Silencio administrativo

No es mi negociado, ni podría explicarles los fundamentos jurídicos de esta entrañable y en ocasiones repulsiva figura del silencio administrativo. En su día me limité a satisfacer mi curiosidad por sus orígenes y evolución que pueden ustedes descubrir en distintos textos de personas que saben de la materia.

Lo que sí puedo decir, tirando de simplismos comparativos, es que es como el colesterol. Está la callada buena y la mala. La buena, a obeso modo, es la que beneficia al que la recibe. Esto es, si no te contestan en un plazo X se da por aprobada la cosa que pides.

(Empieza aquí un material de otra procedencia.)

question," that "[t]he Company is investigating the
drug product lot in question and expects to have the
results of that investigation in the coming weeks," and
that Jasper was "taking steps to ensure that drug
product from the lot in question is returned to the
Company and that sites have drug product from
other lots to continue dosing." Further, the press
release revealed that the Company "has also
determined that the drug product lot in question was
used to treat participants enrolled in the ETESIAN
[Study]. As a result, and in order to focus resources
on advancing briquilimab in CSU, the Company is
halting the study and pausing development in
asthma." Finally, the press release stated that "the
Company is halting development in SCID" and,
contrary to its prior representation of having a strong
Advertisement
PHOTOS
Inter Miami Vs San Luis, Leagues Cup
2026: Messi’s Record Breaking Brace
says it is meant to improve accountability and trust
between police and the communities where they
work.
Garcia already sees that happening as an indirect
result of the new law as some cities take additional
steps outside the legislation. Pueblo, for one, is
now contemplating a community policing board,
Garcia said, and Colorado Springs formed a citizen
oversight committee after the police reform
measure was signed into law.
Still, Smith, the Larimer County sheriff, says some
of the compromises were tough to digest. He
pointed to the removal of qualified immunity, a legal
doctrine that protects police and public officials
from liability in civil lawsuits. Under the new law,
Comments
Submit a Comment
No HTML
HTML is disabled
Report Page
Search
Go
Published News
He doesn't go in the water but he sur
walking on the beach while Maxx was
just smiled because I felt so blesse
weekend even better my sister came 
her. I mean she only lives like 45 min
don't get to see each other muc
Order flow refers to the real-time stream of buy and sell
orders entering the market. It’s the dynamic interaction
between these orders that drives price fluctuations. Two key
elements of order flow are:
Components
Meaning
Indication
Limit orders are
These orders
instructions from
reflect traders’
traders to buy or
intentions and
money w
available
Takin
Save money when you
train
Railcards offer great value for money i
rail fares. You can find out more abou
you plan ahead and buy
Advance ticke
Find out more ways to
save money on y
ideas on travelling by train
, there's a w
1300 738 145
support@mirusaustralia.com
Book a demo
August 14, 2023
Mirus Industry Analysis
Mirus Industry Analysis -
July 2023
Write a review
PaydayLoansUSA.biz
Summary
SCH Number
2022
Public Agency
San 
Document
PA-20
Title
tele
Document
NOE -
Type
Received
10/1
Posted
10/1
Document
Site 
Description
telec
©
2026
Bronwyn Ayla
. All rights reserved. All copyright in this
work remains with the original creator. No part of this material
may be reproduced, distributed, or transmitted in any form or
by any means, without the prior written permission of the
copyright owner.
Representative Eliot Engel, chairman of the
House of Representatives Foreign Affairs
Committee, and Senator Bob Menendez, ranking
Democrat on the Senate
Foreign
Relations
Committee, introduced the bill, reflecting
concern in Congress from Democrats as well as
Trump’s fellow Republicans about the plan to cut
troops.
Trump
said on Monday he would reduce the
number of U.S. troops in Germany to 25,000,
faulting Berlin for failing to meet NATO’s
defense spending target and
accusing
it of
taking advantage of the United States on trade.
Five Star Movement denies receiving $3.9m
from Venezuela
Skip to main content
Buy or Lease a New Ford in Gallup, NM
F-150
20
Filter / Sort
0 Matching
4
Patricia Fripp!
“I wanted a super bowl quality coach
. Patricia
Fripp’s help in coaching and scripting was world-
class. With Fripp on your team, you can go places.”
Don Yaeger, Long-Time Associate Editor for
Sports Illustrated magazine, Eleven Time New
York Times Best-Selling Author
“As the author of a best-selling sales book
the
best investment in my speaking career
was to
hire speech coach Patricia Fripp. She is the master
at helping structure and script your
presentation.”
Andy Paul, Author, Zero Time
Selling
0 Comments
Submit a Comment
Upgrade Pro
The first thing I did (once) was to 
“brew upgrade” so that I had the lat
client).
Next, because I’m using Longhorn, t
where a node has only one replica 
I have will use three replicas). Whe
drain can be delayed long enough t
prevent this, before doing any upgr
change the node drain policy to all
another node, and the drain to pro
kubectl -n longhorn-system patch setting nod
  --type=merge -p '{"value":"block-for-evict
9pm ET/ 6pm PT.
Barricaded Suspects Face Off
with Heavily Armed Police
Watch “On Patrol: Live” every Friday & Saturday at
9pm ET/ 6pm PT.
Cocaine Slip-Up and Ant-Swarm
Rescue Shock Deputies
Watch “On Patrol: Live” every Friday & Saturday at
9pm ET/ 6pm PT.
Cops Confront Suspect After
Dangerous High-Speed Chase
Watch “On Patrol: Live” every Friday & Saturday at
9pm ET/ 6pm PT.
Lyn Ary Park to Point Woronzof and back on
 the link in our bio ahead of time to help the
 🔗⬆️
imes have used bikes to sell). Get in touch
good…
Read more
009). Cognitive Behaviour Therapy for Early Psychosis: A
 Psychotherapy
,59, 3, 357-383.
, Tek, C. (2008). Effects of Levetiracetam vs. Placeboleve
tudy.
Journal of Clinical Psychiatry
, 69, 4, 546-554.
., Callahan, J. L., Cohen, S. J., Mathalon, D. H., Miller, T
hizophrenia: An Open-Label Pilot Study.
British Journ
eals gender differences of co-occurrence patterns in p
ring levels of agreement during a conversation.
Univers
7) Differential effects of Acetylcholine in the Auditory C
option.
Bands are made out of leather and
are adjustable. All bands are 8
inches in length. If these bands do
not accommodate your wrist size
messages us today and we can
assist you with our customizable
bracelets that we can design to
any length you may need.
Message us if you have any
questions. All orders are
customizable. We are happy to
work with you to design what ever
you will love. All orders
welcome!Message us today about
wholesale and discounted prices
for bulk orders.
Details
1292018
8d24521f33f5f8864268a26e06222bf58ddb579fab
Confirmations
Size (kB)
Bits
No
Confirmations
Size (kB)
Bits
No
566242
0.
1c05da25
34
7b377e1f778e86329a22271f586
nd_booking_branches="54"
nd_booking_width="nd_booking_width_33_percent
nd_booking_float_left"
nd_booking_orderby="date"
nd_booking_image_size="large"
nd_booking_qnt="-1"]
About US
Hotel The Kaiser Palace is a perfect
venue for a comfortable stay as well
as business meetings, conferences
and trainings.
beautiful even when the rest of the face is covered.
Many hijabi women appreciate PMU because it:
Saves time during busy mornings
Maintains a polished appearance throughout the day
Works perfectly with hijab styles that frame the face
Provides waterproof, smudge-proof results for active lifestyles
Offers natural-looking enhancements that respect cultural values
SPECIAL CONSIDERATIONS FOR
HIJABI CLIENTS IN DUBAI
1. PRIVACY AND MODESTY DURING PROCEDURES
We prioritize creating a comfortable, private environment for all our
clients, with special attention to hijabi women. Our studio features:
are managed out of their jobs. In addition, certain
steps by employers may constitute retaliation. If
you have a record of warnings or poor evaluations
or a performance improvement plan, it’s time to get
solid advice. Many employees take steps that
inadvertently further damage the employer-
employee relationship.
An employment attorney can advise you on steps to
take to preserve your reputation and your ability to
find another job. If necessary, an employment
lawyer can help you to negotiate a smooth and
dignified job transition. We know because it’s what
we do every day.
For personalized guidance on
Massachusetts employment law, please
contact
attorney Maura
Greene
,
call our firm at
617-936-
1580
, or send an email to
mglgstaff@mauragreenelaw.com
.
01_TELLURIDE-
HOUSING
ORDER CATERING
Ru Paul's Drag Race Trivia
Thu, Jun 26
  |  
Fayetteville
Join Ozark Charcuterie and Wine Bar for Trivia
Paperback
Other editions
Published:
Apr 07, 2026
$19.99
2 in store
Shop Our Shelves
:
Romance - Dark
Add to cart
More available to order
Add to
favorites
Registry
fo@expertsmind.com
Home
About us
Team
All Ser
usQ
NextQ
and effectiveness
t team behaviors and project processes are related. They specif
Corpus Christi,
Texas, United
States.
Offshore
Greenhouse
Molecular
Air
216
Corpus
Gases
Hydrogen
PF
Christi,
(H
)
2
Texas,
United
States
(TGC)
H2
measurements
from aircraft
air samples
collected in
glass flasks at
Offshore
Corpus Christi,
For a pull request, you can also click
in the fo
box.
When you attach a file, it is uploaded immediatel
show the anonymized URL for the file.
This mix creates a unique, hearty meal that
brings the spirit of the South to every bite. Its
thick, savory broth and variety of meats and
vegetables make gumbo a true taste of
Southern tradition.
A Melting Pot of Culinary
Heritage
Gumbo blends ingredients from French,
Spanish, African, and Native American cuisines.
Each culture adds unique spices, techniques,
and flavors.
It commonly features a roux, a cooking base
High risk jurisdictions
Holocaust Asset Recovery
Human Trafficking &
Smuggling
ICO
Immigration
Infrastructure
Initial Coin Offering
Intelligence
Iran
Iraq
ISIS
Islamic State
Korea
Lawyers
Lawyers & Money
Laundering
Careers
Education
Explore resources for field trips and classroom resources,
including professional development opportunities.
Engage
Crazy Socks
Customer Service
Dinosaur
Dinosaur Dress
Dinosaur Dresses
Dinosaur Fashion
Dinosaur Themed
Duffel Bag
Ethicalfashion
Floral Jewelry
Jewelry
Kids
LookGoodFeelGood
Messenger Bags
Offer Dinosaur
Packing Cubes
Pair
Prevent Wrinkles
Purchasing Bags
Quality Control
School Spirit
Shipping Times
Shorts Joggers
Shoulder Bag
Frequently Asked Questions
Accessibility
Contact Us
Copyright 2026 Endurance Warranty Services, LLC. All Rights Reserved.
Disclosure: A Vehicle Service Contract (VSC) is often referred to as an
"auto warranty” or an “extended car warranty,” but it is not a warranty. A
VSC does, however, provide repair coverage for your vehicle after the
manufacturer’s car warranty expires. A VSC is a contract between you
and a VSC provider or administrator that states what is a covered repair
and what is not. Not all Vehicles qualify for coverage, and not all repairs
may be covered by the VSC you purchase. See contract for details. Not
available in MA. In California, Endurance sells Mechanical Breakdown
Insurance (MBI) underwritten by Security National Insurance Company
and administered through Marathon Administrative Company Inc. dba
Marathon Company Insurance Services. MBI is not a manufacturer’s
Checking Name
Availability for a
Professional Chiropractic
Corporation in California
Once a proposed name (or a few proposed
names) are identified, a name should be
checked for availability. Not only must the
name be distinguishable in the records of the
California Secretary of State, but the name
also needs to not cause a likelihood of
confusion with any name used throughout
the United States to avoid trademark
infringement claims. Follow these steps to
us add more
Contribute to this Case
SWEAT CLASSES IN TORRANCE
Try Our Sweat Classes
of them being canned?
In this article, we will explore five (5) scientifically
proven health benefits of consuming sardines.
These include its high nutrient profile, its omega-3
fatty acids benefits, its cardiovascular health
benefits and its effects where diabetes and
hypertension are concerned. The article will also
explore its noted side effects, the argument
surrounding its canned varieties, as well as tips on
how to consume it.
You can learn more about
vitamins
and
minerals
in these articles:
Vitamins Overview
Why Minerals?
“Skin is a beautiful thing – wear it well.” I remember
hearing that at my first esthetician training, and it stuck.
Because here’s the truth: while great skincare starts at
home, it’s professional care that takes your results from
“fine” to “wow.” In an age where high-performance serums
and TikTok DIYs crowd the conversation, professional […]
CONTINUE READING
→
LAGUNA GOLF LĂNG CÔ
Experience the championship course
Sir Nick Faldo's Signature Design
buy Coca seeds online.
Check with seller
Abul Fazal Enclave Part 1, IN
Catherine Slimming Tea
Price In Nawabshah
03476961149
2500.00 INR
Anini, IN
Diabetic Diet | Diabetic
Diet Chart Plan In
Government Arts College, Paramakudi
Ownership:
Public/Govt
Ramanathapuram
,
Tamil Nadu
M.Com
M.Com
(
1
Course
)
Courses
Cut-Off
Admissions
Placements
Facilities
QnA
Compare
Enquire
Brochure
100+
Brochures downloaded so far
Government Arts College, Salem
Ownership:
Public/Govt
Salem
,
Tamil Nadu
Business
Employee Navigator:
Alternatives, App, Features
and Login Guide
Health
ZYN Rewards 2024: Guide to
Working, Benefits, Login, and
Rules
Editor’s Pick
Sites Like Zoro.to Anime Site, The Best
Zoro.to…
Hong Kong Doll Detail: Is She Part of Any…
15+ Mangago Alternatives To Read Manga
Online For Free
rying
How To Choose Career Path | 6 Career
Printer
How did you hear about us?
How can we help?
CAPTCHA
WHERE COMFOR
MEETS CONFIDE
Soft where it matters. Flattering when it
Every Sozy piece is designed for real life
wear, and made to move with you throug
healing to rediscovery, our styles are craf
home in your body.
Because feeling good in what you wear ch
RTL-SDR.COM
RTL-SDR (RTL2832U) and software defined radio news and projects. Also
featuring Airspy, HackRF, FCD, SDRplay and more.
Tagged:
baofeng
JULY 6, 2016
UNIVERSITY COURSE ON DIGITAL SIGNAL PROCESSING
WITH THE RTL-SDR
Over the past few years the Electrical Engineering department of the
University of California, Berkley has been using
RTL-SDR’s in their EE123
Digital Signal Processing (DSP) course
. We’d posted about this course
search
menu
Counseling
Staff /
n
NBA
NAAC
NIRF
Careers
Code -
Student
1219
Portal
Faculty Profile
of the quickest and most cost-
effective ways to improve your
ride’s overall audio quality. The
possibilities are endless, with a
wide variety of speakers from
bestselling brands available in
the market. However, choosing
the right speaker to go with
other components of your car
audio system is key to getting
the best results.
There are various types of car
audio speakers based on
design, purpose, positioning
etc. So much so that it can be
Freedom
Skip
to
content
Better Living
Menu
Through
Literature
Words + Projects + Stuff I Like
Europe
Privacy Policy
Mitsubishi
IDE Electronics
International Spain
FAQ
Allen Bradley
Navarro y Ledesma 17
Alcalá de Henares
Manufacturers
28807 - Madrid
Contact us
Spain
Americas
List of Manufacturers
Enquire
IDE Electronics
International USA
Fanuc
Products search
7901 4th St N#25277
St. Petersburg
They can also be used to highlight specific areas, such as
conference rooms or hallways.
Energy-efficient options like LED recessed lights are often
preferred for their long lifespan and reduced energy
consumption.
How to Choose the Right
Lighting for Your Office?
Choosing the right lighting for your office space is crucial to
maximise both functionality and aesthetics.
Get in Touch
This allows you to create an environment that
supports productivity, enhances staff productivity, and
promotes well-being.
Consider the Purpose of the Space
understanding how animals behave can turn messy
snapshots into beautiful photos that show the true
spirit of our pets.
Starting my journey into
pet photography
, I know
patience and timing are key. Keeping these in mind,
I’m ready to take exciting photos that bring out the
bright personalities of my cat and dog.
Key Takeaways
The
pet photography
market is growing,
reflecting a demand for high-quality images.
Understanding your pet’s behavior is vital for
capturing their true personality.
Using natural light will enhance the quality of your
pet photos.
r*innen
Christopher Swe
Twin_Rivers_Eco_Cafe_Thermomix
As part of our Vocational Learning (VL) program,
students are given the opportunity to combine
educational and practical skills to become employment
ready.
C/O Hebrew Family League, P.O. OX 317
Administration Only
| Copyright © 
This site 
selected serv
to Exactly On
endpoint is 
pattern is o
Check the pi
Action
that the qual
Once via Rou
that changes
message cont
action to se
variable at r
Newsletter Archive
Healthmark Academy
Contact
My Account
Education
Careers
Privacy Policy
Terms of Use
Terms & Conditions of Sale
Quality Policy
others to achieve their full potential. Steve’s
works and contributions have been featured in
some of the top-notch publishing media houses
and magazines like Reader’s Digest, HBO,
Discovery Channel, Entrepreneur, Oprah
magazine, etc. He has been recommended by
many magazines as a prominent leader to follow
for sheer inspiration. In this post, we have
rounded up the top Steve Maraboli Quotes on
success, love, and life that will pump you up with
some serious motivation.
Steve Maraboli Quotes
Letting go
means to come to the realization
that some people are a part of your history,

El silencio administrativo «malo» o negativo es justo lo contrario. Es la potestad de una administración para pasarse por ojal eso de contestarte una vez transcurrido el plazo que consideren. Cumplido este, sea lo que sea lo que hayas solicitado, estará denegado sin debate ni discusión. Aunque cabe recurso, te habrás comido la espera y la callada por respuesta sin derecho a una explicación de dónde estaba el error, el motivo para el rechazo o cualquier otro detalle relacionado con el procedimiento  sin resolver.

Silencio administrativo

Silencio administrativo que te puedes comer después de tres meses si has tramitado ya el Ingreso Mínimo Vital. Da tiempo sobrado a que el solicitante haya perdido sus constantes vitales.

El silencio administrativo negativo aplicado a determinadas gestiones, como puede ser en la solicitud del Ingreso Mínimo Vital, es el máximo exponente del despotismo legal de la maquinaria paquidérmica del Estado.